Temperature acclimation significantly modifies the response of perfused trout liver to epinephrine. Rates of glucose release were higher (8.8-fold for basal and 2.4-fold for epinephrine-induced) in cold-than in warm-acclimated fish, possibly reflecting a greater reliance on glucose in cold or over-wintering trout. This hypothesis is consistent with a possible obligatory dependence of the myocardium on glucose oxidation, based on enzyme data in cold-acclimated sea raven Hemitripterus americanus (Sephton et al. 1990). In addition, elevated levels of serum glucose may also serve a protective function in vertebrate poikilotherms at low temperature. For example, restriction of ice nuclei growth at freezing temperatures is of paramount importance if damaging ice crystal formation is to be prevented. Umminger has demonstrated a large increase (432% over 20°C) in serum glucose levels in Fundulus heteroclitus maintained between 2 and 4°C, which depresses the freezing point of serum to −0.8°C (Umminger, 1971a,b). Thus, the heightened sensitivity of hepatic glycogenolysis to epinephrine observed in cold-acclimated fish in the present study may provide a mechanism for the regulated onset of hyperglycemia at low temperatures in vertebrate poikilotherms. Similarly, Storey and Storey (1992) have found that elevated concentrations (1000-fold) of glucose in the wood frog are rapidly induced with the onset of freezing.

Temperature acclimation also shifts the position of the dose–response curve and the sensitivity to epinephrine. Whereas the ED50 values for epinephrine are nearly comparable in both acclimation groups at 5°C, at 20°C, cold-acclimated fish are nearly two orders of magnitude more sensitive to epinephrine than are warm-acclimated fish. This is in contrast to the situation in erythrocytes, where the affinities of β-adrenoceptors (reported as ED₅₀) did not differ significantly between rainbow trout acclimated to winter (2°C) and summer (20°C) conditions (Tetens and Lykkeboe, 1988). When comparisons are made at the respective acclimation temperatures, cold-acclimated fish remain more sensitive to epinephrine then do warm-acclimated fish, reinforcing the previous suggestion that cold-acclimated trout have a greater capacity for glucose mobilization at low temperature (Umminger, 1971c,d).

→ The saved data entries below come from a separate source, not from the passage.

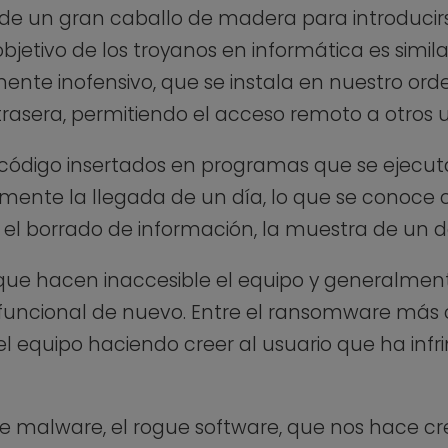
r de un gran caballo de madera para introducir
objetivo de los troyanos en informática es simil
ente inofensivo, que se instala en nuestro ord
asera, permitiendo el acceso remoto a otros u
e código insertados en programas que se ejec
mente la llegada de un día, lo que se conoce
el borrado de información, la muestra de un 
ue hacen inaccesible el equipo y generalmen
uncional de nuevo. Entre el ransomware más 
za el equipo haciendo creer al usuario que ha inf
o de malware, el rogue software, que nos hace 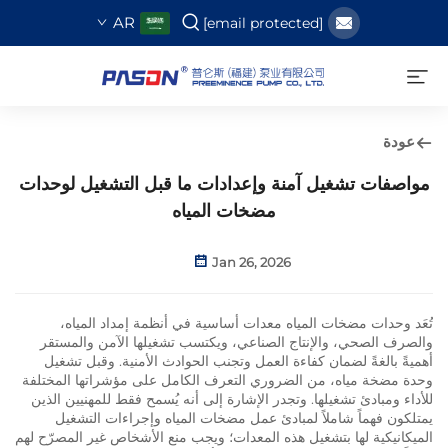
AR
[email protected]
عودة
مواصفات تشغيل آمنة وإعدادات ما قبل التشغيل لوحدات
مضخات المياه
Jan 26, 2026
تُعَد وحدات مضخات المياه معدات أساسية في أنظمة إمداد المياه،
والصرف الصحي، والإنتاج الصناعي، ويكتسب تشغيلها الآمن والمستقر
أهميةً بالغةً لضمان كفاءة العمل وتجنب الحوادث الأمنية. وقبل تشغيل
وحدة مضخة مياه، من الضروري التعرف الكامل على مؤشراتها المختلفة
للأداء ومبادئ تشغيلها. وتجدر الإشارة إلى أنه يُسمح فقط للمهنيين الذين
يمتلكون فهماً شاملاً لمبادئ عمل مضخات المياه وإجراءات التشغيل
الميكانيكية لها بتشغيل هذه المعدات؛ ويجب منع الأشخاص غير المصرّح لهم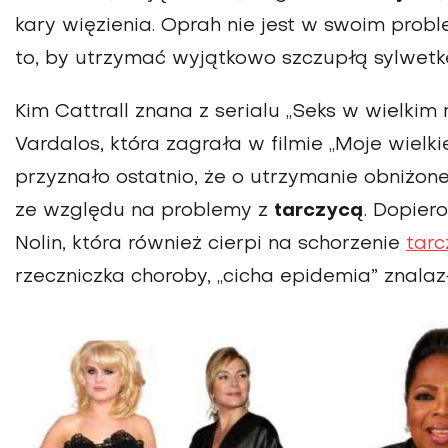
kary więzienia. Oprah nie jest w swoim pro
to, by utrzymać wyjątkowo szczupłą sylwetk
Kim Cattrall znana z serialu „Seks w wielkim 
Vardalos, która zagrała w filmie „Moje wielk
przyznało ostatnio, że o utrzymanie obniżon
ze względu na problemy z
tarczycą
. Dopier
Nolin, która również cierpi na schorzenie
tarc
rzeczniczka choroby, „cicha epidemia” znala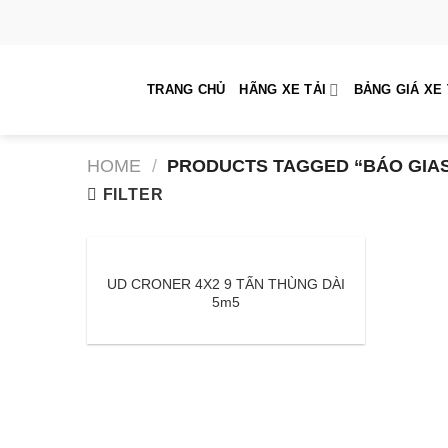
Skip
to
content
TRANG CHỦ
HÃNG XE TẢI
BẢNG GIÁ XE 
HOME
/
PRODUCTS TAGGED “BÁO GIAS
FILTER
UD CRONER 4X2 9 TẤN THÙNG DÀI
5m5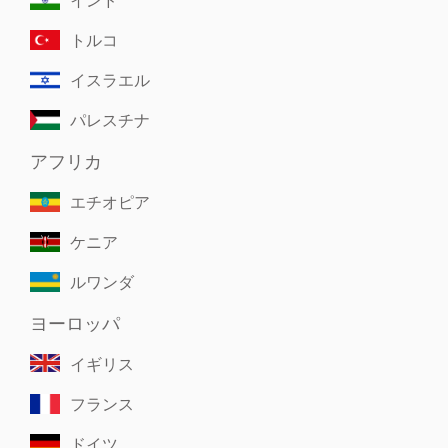
トルコ
イスラエル
パレスチナ
アフリカ
エチオピア
ケニア
ルワンダ
ヨーロッパ
イギリス
フランス
ドイツ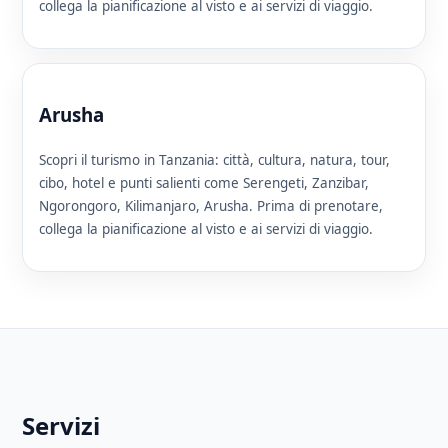
collega la pianificazione al visto e ai servizi di viaggio.
Arusha
Scopri il turismo in Tanzania: città, cultura, natura, tour,
cibo, hotel e punti salienti come Serengeti, Zanzibar,
Ngorongoro, Kilimanjaro, Arusha. Prima di prenotare,
collega la pianificazione al visto e ai servizi di viaggio.
Servizi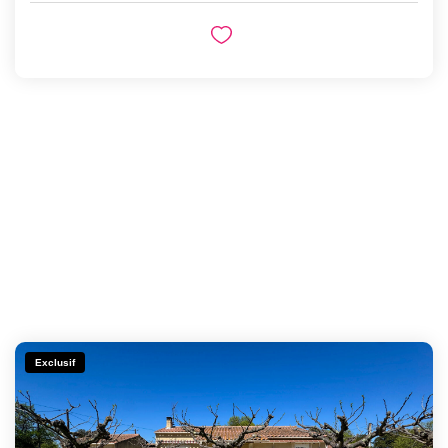
Exclusif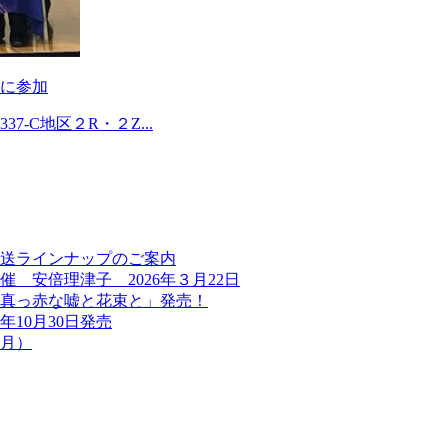
に参加
-C地区２R・２Z...
送ラインナップのご案内
 安倍理津子 2026年３月22日
「真っ赤な嘘と花束と」発売！
年10月30日発売
（月）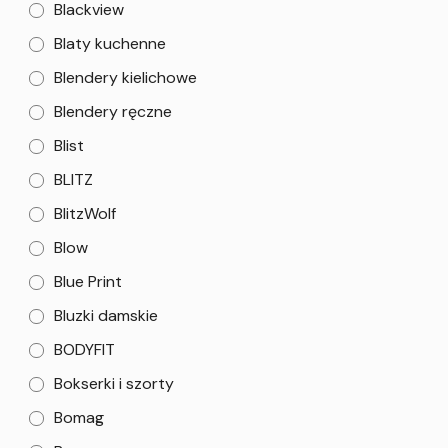
Blackview
Blaty kuchenne
Blendery kielichowe
Blendery ręczne
Blist
BLITZ
BlitzWolf
Blow
Blue Print
Bluzki damskie
BODYFIT
Bokserki i szorty
Bomag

In conclusion, the β-adrenergic regulation of hepatic glucose release responds to both acute and acclimatory changes in temperature in a manner that reinforces a common theme in the adaptation of vertebrate poikilotherms to low temperature, namely the maintenance of the capacity to elevate glycogenolysis (and possibly initiate hyperglycemia). The present study documents that the ability to maintain glucose production in, and release from, trout liver at low temperature is made possible by a variety of unique characteristics and adaptations that include: (1) insensitivity of rates of glucose release to acute changes in temperature, (2) a higher rate of glucose release in cold-than in warm-acclimated fish, and (3) a greater sensitivity of cold-acclimated fish to epinephrine as shown by the lower concentrations required to elicit a response.

This research was supported by a NSF grant DCB 89-01469 to J.R.H. We are grateful to the Giba-Giegy Corporation for the generous gifts of metoprolol and practolol. We are also indebted to the personnel of the Alchasay National Fish Hatchery for their assistance and the gift of rainbow trout. We also wish to thank the anonymous reviewers for their constructive comments.